**Problem details**
Could you reproduce the lines below from the one with "temperature zraka će" through the one with "zrenja jarih ratarskih"? Keep both ends and add nothing.

**Available data**

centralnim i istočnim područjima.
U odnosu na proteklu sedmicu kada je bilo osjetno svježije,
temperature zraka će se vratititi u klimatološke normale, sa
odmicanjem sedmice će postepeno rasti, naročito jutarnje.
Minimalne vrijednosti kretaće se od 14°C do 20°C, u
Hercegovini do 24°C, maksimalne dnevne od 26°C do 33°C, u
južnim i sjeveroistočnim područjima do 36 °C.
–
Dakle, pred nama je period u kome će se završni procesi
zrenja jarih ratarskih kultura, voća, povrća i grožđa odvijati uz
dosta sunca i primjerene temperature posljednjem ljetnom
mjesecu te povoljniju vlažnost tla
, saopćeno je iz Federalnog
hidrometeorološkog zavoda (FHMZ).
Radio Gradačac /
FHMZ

**Worked solution**
temperature zraka će se vratititi u klimatološke normale, sa
odmicanjem sedmice će postepeno rasti, naročito jutarnje.
Minimalne vrijednosti kretaće se od 14°C do 20°C, u
Hercegovini do 24°C, maksimalne dnevne od 26°C do 33°C, u
južnim i sjeveroistočnim područjima do 36 °C.
–
Dakle, pred nama je period u kome će se završni procesi
zrenja jarih ratarskih kultura, voća, povrća i grožđa odvijati uz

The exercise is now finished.